(Page-level text extractions)
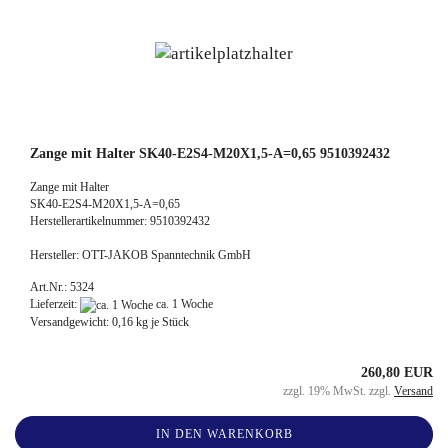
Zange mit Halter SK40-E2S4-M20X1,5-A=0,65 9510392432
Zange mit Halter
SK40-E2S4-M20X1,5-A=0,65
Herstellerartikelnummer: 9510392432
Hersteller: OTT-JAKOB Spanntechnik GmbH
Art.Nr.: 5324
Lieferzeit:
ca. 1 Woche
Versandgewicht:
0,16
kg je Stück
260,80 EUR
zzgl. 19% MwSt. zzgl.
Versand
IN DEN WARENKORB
---
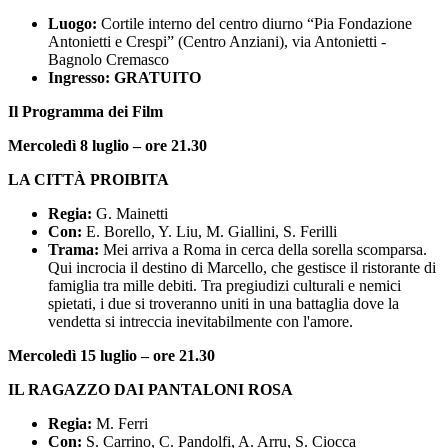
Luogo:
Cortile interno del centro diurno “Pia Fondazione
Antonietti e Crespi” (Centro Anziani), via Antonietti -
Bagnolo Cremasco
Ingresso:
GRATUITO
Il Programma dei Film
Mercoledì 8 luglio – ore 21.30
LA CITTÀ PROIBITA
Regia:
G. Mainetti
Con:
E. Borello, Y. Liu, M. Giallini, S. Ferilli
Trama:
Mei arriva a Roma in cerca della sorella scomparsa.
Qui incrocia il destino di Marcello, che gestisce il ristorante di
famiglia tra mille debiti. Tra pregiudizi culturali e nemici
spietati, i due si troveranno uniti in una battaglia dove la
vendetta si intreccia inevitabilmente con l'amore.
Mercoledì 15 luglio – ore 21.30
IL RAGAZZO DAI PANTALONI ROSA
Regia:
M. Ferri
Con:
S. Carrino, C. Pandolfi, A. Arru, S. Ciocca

Your goal:
Your answer should be one number: the count of lines in the data above that include the word "Zange".

Problem solution:
2